● YOUR INSTRUCTIONS
Please copy out each line of the listing that contains the word "panel".

● EXTRACTED INFORMATION
────────────────

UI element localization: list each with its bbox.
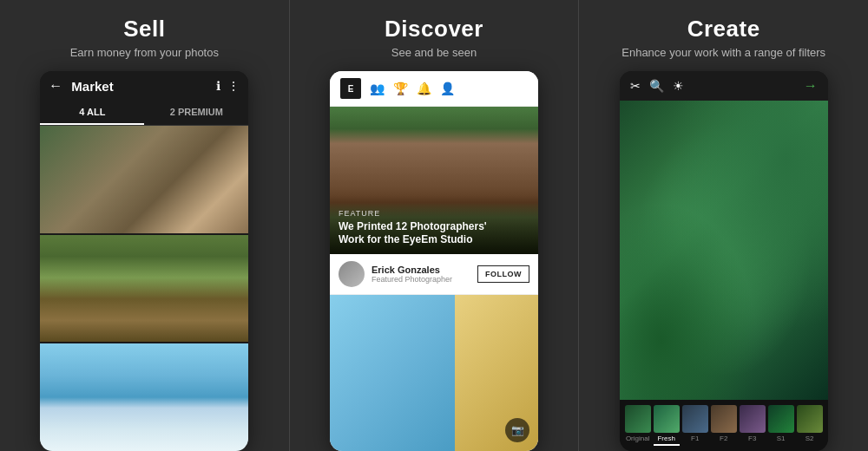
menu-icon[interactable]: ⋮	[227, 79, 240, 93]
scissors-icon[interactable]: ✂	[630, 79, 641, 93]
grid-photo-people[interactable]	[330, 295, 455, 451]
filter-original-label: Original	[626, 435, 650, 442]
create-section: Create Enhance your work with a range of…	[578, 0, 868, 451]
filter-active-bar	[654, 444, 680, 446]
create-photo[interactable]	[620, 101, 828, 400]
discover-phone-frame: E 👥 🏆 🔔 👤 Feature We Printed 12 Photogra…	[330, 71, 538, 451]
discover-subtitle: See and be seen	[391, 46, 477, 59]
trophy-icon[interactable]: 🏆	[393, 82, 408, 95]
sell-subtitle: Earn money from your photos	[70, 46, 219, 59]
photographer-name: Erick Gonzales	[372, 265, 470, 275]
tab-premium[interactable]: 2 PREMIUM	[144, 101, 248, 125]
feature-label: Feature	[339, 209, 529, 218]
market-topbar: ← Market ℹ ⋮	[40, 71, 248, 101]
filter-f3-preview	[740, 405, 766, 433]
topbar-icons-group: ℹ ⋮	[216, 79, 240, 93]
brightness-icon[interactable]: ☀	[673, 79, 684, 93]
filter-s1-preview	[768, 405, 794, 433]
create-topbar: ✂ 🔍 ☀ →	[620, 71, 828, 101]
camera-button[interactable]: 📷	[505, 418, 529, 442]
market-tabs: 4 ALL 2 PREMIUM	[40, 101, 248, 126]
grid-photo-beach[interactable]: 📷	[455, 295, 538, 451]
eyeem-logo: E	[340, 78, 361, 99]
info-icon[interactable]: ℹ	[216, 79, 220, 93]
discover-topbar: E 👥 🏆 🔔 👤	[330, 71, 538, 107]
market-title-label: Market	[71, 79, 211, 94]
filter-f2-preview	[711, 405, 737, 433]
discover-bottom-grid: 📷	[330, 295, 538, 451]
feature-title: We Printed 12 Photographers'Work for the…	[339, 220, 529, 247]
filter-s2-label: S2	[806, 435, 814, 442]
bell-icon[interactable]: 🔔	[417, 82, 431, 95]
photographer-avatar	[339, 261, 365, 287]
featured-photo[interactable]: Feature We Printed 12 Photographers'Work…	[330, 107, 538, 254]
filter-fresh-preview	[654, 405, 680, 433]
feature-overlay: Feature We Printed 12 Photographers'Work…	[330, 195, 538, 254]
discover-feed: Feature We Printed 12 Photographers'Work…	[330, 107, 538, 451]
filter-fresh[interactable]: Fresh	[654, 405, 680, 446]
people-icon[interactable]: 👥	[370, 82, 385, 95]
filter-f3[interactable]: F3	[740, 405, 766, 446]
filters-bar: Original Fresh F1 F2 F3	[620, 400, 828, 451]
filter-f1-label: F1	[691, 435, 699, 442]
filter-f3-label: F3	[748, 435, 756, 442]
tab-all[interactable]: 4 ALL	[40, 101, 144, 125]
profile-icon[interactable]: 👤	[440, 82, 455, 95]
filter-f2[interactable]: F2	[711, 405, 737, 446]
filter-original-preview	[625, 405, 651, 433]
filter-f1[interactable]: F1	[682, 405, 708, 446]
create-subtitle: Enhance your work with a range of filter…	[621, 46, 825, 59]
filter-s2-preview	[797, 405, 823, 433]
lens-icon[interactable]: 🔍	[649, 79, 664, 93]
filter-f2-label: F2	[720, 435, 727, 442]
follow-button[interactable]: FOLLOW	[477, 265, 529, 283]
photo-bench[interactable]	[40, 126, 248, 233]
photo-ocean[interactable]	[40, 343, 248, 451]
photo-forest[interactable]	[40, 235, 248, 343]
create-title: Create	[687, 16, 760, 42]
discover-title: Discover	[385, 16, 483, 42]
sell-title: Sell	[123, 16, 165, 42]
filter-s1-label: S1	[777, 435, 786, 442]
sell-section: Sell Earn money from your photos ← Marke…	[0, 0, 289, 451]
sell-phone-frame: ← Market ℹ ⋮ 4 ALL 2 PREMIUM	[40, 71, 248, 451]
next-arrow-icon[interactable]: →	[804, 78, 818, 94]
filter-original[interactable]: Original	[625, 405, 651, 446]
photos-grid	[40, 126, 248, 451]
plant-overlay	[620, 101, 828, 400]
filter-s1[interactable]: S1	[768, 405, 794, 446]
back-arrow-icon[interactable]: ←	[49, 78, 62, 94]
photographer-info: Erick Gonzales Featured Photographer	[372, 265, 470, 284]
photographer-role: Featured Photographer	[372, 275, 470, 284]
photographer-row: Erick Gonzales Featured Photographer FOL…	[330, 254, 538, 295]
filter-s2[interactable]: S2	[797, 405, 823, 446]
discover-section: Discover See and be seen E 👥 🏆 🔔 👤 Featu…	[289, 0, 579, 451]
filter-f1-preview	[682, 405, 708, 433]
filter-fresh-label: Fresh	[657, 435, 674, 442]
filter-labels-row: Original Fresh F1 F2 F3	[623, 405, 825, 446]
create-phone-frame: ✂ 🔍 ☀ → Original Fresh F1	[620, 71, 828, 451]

────────────────

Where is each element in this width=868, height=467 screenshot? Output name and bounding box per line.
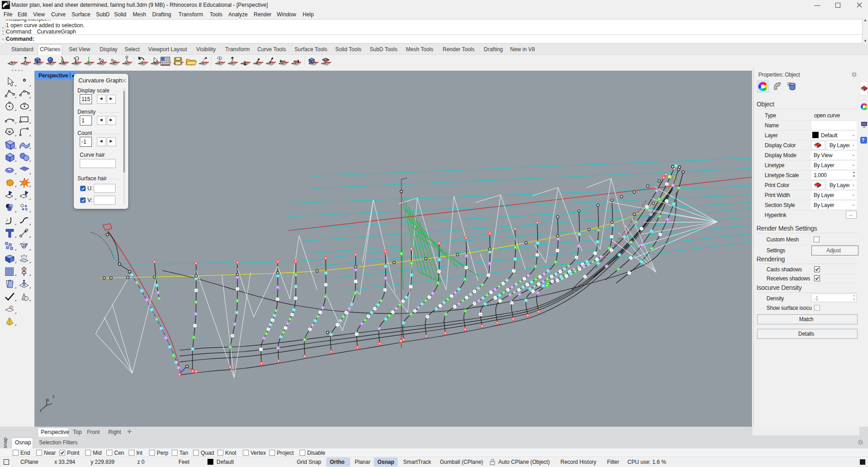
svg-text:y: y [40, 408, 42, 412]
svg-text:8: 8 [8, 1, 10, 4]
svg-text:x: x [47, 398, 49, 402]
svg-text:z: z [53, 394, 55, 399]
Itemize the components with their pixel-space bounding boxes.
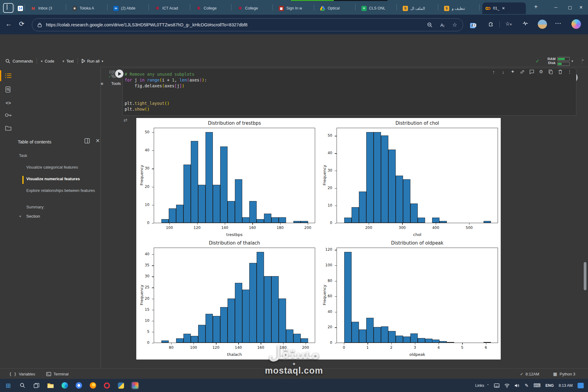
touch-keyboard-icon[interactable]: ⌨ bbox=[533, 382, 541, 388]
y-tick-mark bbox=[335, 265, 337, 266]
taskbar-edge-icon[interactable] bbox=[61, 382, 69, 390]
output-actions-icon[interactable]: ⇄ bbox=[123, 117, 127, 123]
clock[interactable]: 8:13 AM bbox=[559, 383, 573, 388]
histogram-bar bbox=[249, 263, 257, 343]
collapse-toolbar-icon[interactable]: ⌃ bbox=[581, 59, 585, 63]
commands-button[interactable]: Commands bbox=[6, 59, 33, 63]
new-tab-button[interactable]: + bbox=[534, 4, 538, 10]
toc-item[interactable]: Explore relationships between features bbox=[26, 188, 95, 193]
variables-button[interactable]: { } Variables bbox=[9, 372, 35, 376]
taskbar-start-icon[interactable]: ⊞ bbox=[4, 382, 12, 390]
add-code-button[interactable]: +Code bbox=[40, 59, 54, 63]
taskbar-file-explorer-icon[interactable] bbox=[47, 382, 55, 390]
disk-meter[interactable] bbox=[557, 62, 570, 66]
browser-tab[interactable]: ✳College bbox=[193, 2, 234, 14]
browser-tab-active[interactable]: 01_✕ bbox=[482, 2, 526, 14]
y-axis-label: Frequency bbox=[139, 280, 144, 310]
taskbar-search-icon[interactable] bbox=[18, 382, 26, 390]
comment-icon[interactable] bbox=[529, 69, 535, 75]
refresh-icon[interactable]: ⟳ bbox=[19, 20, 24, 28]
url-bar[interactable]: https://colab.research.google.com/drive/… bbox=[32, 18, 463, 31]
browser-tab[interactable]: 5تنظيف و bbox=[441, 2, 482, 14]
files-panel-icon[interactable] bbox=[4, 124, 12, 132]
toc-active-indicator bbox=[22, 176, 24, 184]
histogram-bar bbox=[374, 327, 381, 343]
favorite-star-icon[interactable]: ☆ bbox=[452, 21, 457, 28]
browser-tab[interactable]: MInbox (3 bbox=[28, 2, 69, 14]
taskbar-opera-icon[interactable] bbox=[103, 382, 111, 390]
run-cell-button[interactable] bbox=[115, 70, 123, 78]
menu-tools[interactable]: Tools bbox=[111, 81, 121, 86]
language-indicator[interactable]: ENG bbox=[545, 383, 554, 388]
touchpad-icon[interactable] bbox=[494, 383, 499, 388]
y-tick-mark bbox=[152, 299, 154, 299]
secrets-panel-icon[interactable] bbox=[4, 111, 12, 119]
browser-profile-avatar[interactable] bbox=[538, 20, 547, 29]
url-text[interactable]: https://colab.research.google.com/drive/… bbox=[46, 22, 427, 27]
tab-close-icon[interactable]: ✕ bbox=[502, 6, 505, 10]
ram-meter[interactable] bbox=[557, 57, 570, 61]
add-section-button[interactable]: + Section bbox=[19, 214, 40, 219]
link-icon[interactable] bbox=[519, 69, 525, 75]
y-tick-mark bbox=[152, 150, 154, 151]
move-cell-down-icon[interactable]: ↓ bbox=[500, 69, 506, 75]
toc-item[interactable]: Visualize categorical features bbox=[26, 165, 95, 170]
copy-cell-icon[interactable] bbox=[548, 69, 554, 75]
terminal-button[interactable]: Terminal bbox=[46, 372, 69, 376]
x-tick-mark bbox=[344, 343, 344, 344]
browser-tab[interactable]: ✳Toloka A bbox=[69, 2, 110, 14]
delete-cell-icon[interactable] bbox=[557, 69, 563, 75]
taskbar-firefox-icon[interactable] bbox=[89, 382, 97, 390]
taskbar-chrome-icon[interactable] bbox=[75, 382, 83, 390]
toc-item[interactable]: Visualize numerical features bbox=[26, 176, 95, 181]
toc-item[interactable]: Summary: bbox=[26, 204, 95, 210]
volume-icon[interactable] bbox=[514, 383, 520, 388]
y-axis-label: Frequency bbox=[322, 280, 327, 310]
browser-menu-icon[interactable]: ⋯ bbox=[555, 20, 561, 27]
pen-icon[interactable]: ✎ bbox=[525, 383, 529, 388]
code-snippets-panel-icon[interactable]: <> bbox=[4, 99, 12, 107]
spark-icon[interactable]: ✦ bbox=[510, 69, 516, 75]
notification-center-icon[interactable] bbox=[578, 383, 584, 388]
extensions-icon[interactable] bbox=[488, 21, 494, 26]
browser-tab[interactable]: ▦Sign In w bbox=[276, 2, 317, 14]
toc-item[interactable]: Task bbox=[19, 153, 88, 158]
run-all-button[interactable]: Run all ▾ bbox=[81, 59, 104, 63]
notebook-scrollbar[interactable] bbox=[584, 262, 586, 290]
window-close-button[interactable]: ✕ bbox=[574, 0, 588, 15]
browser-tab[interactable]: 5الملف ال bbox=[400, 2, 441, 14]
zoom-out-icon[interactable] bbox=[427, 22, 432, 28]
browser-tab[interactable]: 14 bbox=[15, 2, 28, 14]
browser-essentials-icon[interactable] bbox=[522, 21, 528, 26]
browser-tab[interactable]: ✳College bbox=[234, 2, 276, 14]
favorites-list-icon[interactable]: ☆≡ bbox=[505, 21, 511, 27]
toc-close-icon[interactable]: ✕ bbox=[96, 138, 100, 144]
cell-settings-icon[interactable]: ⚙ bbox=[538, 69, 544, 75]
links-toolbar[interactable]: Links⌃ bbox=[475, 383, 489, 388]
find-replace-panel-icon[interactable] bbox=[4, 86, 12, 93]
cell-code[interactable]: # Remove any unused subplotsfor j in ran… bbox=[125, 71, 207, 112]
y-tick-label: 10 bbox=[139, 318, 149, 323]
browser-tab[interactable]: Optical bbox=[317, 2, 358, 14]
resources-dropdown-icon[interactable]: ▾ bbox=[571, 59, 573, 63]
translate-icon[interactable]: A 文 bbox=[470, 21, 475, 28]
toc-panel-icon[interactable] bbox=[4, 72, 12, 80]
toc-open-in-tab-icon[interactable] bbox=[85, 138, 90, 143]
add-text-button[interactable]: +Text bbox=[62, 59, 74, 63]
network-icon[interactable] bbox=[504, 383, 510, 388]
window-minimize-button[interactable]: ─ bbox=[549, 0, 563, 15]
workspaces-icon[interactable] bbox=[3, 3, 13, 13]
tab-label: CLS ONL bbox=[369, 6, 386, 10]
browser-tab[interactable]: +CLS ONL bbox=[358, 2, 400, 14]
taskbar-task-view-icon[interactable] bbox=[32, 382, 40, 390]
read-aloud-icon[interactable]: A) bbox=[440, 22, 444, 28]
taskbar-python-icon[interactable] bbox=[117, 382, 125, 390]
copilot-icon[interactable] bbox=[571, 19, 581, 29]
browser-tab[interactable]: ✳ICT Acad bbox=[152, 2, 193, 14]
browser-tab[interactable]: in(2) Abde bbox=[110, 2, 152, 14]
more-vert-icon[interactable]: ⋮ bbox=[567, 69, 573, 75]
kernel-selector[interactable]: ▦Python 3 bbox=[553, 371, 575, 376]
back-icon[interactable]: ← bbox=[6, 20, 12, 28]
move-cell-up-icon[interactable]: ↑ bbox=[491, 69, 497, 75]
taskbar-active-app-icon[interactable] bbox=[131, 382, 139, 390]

────────────────

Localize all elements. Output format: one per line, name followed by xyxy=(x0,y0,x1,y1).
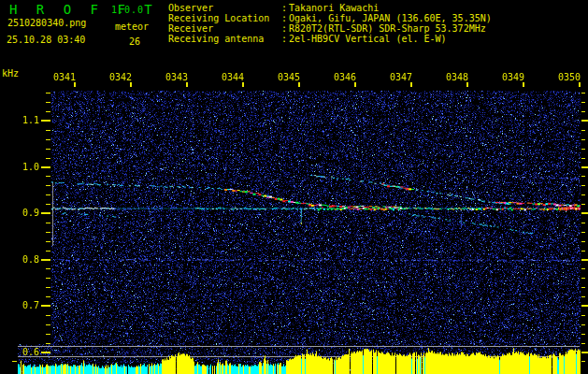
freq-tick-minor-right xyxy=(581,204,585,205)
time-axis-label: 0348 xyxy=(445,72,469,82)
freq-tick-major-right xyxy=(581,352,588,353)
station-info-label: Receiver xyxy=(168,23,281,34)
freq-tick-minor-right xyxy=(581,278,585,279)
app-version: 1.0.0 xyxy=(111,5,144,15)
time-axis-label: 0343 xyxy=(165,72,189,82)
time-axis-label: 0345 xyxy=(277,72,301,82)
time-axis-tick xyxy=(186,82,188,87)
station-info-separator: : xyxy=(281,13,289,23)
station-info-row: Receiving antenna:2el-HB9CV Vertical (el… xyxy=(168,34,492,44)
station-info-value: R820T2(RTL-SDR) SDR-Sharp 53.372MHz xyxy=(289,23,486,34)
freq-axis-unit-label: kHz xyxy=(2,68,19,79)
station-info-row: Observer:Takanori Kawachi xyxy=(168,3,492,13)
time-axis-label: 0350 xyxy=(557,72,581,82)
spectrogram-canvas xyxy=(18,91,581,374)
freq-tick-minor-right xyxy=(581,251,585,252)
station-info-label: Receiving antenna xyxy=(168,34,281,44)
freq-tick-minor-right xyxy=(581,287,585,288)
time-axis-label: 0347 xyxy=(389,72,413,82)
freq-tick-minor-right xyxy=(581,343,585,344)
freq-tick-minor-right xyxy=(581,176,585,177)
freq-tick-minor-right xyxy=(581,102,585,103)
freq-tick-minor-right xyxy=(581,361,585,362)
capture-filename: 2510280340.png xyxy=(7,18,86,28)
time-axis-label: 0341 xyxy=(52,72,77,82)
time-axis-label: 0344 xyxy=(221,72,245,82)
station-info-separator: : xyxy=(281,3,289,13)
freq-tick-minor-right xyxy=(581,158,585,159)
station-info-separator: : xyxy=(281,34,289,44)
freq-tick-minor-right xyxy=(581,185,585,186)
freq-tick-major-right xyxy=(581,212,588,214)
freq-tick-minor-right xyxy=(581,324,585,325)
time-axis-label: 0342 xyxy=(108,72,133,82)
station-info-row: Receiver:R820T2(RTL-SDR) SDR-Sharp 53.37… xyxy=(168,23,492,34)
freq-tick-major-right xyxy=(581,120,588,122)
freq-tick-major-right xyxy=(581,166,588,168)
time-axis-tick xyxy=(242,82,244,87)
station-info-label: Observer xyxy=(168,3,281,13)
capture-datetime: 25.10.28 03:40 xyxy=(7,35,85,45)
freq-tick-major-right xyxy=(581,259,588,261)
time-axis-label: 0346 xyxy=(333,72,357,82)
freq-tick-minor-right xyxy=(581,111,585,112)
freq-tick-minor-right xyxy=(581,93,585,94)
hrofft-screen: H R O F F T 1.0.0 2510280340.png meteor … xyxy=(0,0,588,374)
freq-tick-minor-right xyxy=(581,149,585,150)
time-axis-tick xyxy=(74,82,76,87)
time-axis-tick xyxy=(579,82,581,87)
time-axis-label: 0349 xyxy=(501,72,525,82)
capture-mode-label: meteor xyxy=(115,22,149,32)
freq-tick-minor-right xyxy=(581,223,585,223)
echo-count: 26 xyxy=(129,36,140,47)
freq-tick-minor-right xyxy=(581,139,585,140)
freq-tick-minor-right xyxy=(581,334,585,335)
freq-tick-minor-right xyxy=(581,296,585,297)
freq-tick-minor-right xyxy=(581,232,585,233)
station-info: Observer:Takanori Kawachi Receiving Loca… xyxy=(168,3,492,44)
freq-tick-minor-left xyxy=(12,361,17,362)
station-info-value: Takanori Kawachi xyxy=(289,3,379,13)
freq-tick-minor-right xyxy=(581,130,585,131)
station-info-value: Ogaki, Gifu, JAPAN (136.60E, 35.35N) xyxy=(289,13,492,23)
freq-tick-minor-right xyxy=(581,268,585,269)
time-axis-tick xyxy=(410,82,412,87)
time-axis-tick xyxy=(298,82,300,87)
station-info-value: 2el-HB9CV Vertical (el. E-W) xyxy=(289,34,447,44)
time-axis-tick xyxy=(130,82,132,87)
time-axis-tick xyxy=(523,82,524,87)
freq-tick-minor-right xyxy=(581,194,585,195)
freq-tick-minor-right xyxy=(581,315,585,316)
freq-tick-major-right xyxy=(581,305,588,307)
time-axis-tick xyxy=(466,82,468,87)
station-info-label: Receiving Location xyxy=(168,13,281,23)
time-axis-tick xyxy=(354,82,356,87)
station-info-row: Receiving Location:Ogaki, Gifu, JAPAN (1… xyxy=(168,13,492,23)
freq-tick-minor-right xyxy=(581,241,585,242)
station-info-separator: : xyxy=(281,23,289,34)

────────────────

● ANSWER TO THIS EXERCISE
files-panel-icon[interactable] bbox=[4, 124, 12, 132]
secrets-panel-icon[interactable] bbox=[4, 111, 12, 119]
code-snippets-panel-icon[interactable]: <> bbox=[4, 99, 12, 107]
find-replace-panel-icon[interactable] bbox=[4, 86, 12, 93]
toc-panel-icon[interactable] bbox=[4, 72, 12, 80]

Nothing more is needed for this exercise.